I cleaned the top surface area well with a wire brush mounted on an drill so I could see the spot welds. Then I drilled the spot welds out
Charley
 
We think alike charley that is basically what I was doing. I will clean the area better and get some better light on it.
 
I drilled a mess of spot welds out when restoring my TR, and the best tool I found for that purpose was a 3/16", or sometimes a 1/4" stub 135 degree cobalt split point drill. The split point keeps it centered and the stub allows greater control. Cobalt 'cause it works better then high speed on the welds.
 
I drilled a mess of spot welds out when restoring my TR, and the best tool I found for that purpose was a 3/16", or sometimes a 1/4" stub 135 degree cobalt split point drill. The split point keeps it centered and the stub allows greater control. Cobalt 'cause it works better then high speed on the welds.

I'm also changing a floor out. I didn't know about that drill bit. I'm going to get one.:encouragement:
 
Let me know where you find one in Canada Karl please.

I can tell you that the Princess Auto Spot Weld drill bits don't work at all....

Cheers
Tush
 
I had bought a spot weld cutter, but it's not necessary on these cars, and makes a gigantic hole. If you drill out with just a regular metal drill bit, then you can actually use the holes you end up with and fill them easily with the MIG when you put in your new panel. Expect to go through a ton of these, I probably wasted 15-20 of the cheap ones, and you can get more life out of them by giving it a shot every few seconds with WD40. Heat is your enemy when drilling and the wd40 will cool it.

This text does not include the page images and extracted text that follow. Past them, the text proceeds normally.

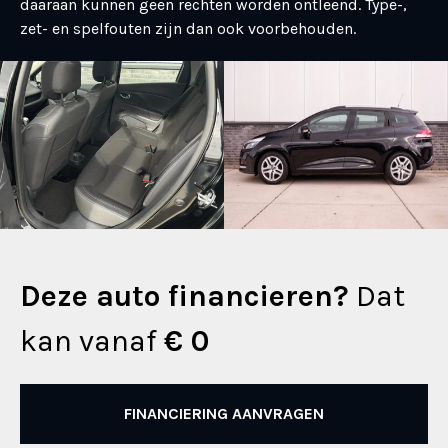
daaraan kunnen geen rechten worden ontleend. Type-,
zet- en spelfouten zijn dan ook voorbehouden.
Deze auto financieren?
Dat
kan vanaf
€ 0
FINANCIERING AANVRAGEN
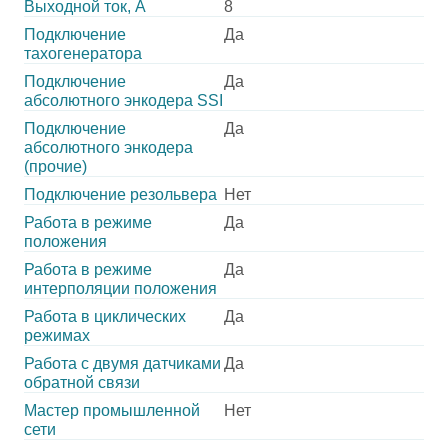
Выходной ток, А
8
Подключение
Да
тахогенератора
Подключение
Да
абсолютного энкодера SSI
Подключение
Да
абсолютного энкодера
(прочие)
Подключение резольвера
Нет
Работа в режиме
Да
положения
Работа в режиме
Да
интерполяции положения
Работа в циклических
Да
режимах
Работа с двумя датчиками
Да
обратной связи
Мастер промышленной
Нет
сети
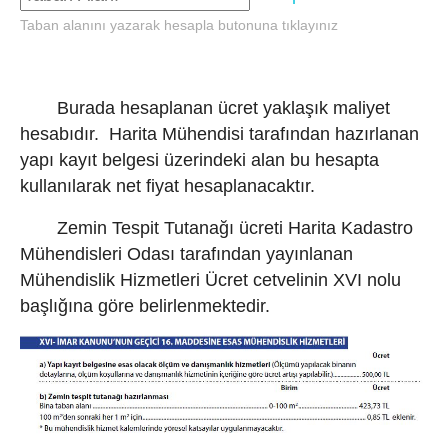
Taban alanını yazarak hesapla butonuna tıklayınız
Burada hesaplanan ücret yaklaşık maliyet
hesabıdır. Harita Mühendisi tarafından hazırlanan
yapı kayıt belgesi üzerindeki alan bu hesapta
kullanılarak net fiyat hesaplanacaktır.
Zemin Tespit Tutanağı ücreti Harita Kadastro
Mühendisleri Odası tarafından yayınlanan
Mühendislik Hizmetleri Ücret cetvelinin XVI nolu
başlığına göre belirlenmektedir.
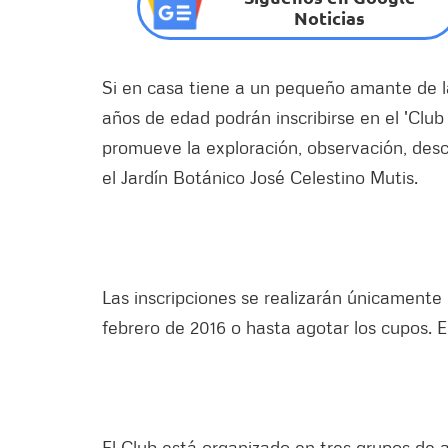
Noticias
Si en casa tiene a un pequeño amante de la
años de edad podrán inscribirse en el 'Clu
promueve la exploración, observación, desc
el Jardín Botánico José Celestino Mutis.
Las inscripciones se realizarán únicamente e
febrero de 2016 o hasta agotar los cupos. E
El Club está organizado en tres grupos de 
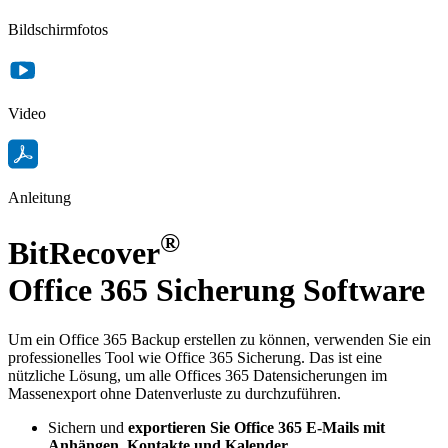
Bildschirmfotos
Video
Anleitung
®
BitRecover
Office 365 Sicherung Software
Um ein Office 365 Backup erstellen zu können, verwenden Sie ein
professionelles Tool wie Office 365 Sicherung. Das ist eine
nützliche Lösung, um alle Offices 365 Datensicherungen im
Massenexport ohne Datenverluste zu durchzuführen.
Sichern und
exportieren Sie Office 365 E-Mails mit
Anhängen, Kontakte und Kalender.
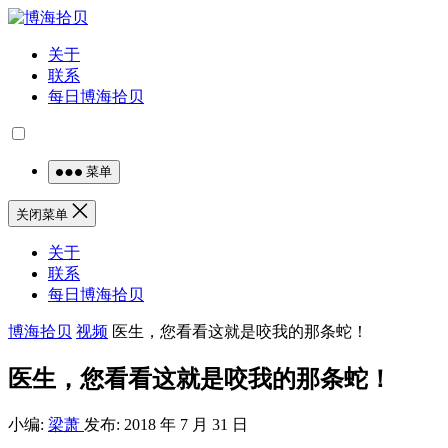
关于
联系
每日博海拾贝
菜单
关闭菜单
关于
联系
每日博海拾贝
博海拾贝
视频
医生，您看看这就是咬我的那条蛇！
医生，您看看这就是咬我的那条蛇！
小编:
梁萧
发布: 2018 年 7 月 31 日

If you have full replacement panels that don't need cutting, a cheap pinch spot welder from Harbor Freight is a worthwhile investment. I definitely got my money's worth out of mine.
 
I'm also changing a floor out. I didn't know about that drill bit. I'm going to get one.:encouragement:

Well, get more then one. I went through about a half a dozen when I restored my car. They aren't that expensive. That included two floor pans, outer rockers and boot pan. That's where the cobalt works better then the high speed, they don't wear out as fast. Also keep the speed of the drill down. I never had to use any lube by going slowly.


McMaster has the 3/16" short cobalts for less the $3.00 apiece. The 1/4" for about a buck more. Get some of both sizes. I found most of the spot welds small enough to use the 3/16" drill, but some I needed the 1/4". I suppose you could get away with the the 1/4". I also didn't drill all the way through both panels. Just enough to release the panel I was removing. That's where the 135 degree point helps out. Sometimes you might need a bit of chisel persuasion to knock it all the way off if you have a stubborn one.

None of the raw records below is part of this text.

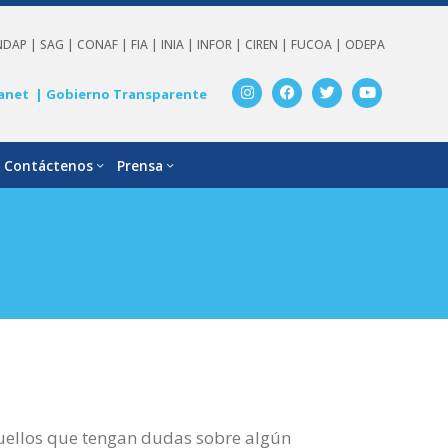
NDAP |
SAG |
CONAF |
FIA |
INIA |
INFOR |
CIREN |
FUCOA |
ODEPA
anet
| Gobierno Transparente
Contáctenos
Prensa
quellos que tengan dudas sobre algún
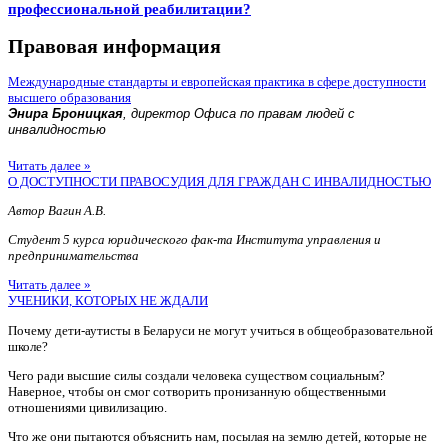
профессиональной реабилитации?
Правовая информация
Международные стандарты и европейская практика в сфере доступности
высшего образования
Энира Броницкая
, директор Офиса по правам людей с
инвалидностью
Читать далее »
О ДОСТУПНОСТИ ПРАВОСУДИЯ ДЛЯ ГРАЖДАН С ИНВАЛИДНОСТЬЮ
Автор Вагин А.В.
Студент 5 курса юридического фак-та Института управления и
предпринимательства
Читать далее »
УЧЕНИКИ, КОТОРЫХ НЕ ЖДАЛИ
Почему дети-аутисты в Беларуси не могут учиться в общеобразовательной
школе?
Чего ради высшие силы создали человека существом социальным?
Наверное, чтобы он смог сотворить пронизанную общественными
отношениями цивилизацию.
Что же они пытаются объяснить нам, посылая на землю детей, которые не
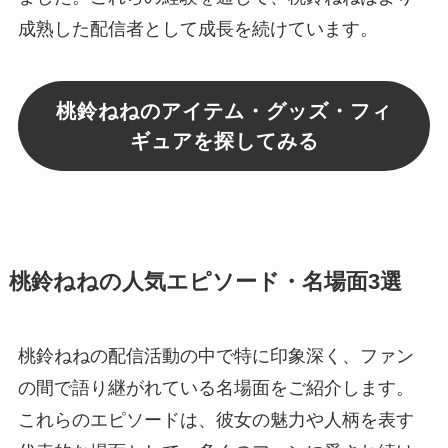
成熟した配信者として成長を続けています。
桃鈴ねねのアイテム・グッズ・フィ
ギュアを探してみる
桃鈴ねねの人気エピソード・名場面3選
桃鈴ねねの配信活動の中で特に印象深く、ファン
の間で語り継がれている名場面をご紹介します。
これらのエピソードは、彼女の魅力や人柄を表す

https://www.mcmaster.com/#standard-drill-bits/=wmw0dm

I also tried a "spot weld remover bit", and although it would release the outer panel, you were left with a round section of panel (the welded part) still stuck to the inner panel. That requires grinding it off to level it down. Too much work.
 
Unfortunately, mcmaster doesn't deliver to Canada....

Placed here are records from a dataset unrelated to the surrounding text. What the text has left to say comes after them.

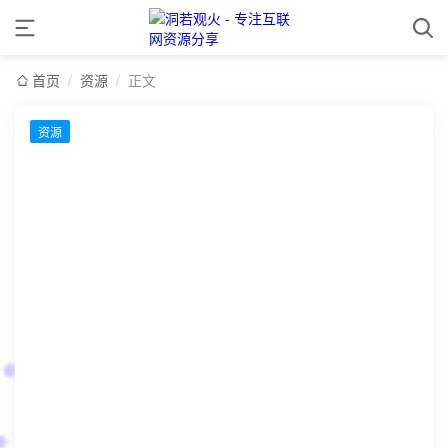
首页
/
资源
/
正文
资源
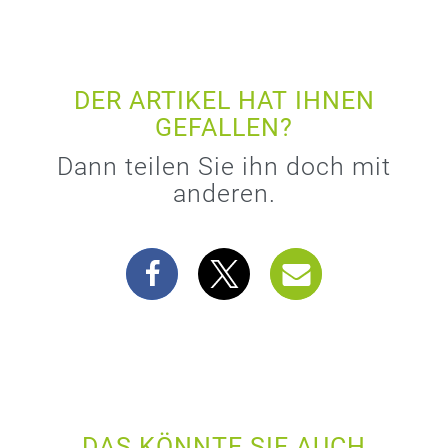
DER ARTIKEL HAT IHNEN
GEFALLEN?
Dann teilen Sie ihn doch mit
anderen.
DAS KÖNNTE SIE AUCH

We will see if Karl comes up with something locally.

Cheers
Tush
 
I used a titanium coated DeWalt bit and still have it--useable.
Charley
 
I drilled a whole lotta spot welds. But, my primary weld breaker was a 1" wood chisel. Once between the metal sheets it splits the welds promptly. Of course I started with one 4 " long and it ended up 1" long after all the sharpenings. It has to stay sharp to work, so you end up at the grinding wheel every 5 minutes or so.
 
Ditto on drill bits rather than spot weld cutters. I can't count how many bits I used for all my rust repair. I think the rust tends to dull the bits rapidly too. You should be able to run some sandpaper or a die grinder over the panel and you'll see little depressions where each spot weld it located. After drilling (and I didn't drill all the way through), I would use a panel splitter to split the two panels. It worked great, after drilling the welds and weakening the bond. It really was a handy tool.